Constraints can be actually viewed as equations: in both cases, variables are related by properties, and solving a set of equations amounts to finding which assignment of values to variables meets all the equations. Mathematical equations can be solved if appropriate methods are known, and the same happens with constraints. But constraint tools usually provide domains which are not commonly treated by classical mathematics; or, at least, constraint systems for which solving methods are not a central point of the usual mathematical background.
Using the appropriate domain for each problem is essential: constraint domains have specific characteristics and solving methods which make them more appropriate than others for some problems. Fortunately, deciding which constraint system has to be used is often not difficult: in most cases the problem itself strongly suggests which constraint system to use. In general, the process of solving a problem is a combination of propagation (a general term to refer to equation solving) and search, when an incomplete solution is found.

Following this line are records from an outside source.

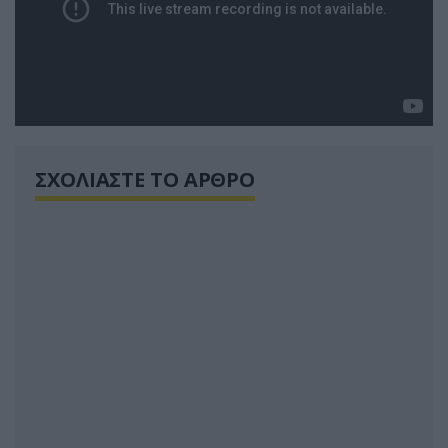
ΣΧΟΛΙΑΣΤΕ ΤΟ ΑΡΘΡΟ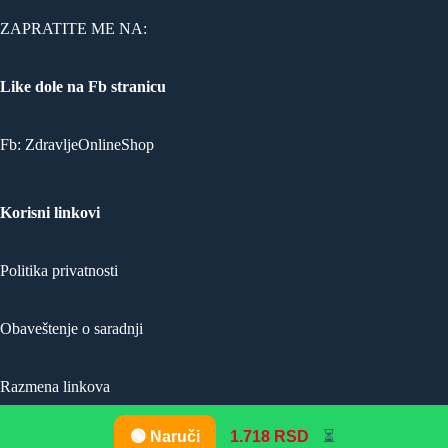
ZAPRATITE ME NA:
Like dole na Fb stranicu
Fb:
ZdravljeOnlineShop
Korisni linkovi
Politika privatnosti
Obaveštenje o saradnji
Razmena linkova
🟢 Naruči
1.718 RSD
⏳
Mapa Sajta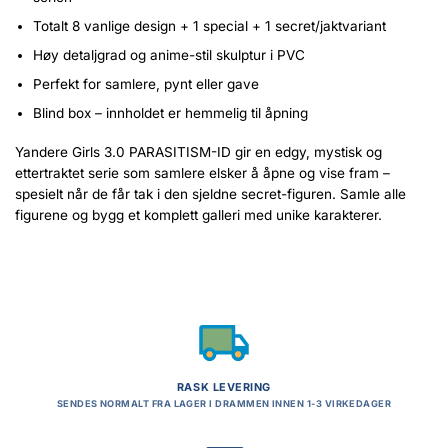
Totalt 8 vanlige design + 1 special + 1 secret/jaktvariant
Høy detaljgrad og anime-stil skulptur i PVC
Perfekt for samlere, pynt eller gave
Blind box – innholdet er hemmelig til åpning
Yandere Girls 3.0 PARASITISM-ID gir en edgy, mystisk og
ettertraktet serie som samlere elsker å åpne og vise fram –
spesielt når de får tak i den sjeldne secret-figuren. Samle alle
figurene og bygg et komplett galleri med unike karakterer.
RASK LEVERING
SENDES NORMALT FRA LAGER I DRAMMEN INNEN 1-3 VIRKEDAGER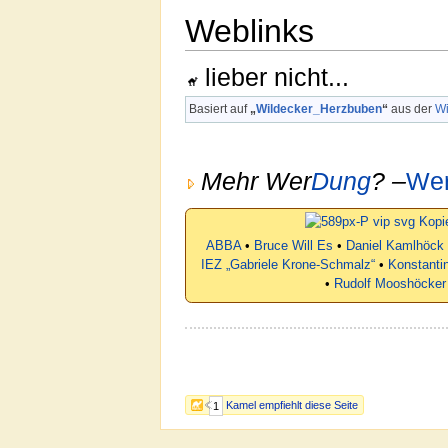
Weblinks
lieber nicht...
Basiert auf
„
Wildecker_Herzbuben
“
aus der
Wi
Mehr Wer
Dung
? –
We
ABBA
•
Bruce Will Es
•
Daniel Kamlhöck
IEZ „Gabriele Krone-Schmalz“
•
Konstanti
•
Rudolf Mooshöcker
Kamel empfiehlt diese Seite
1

But looking at constraints as a kind of extended equations does not allow the perception of the whole scenario: equations (even in their extended constraint-like version) suffer from the same drawbacks as OR: lack of modularity (the whole problem is a big set of interrelated equations), lack of dynamic creation of equations, sometimes lack of power to solve completely the equation system proposed, or the solution, as returned by the solver (assignments of values to variables) not coming out in the appropriate format (which, for example, might have to be shared with other tools).
Solutions to these problems can be worked out by coupling constraints and programming.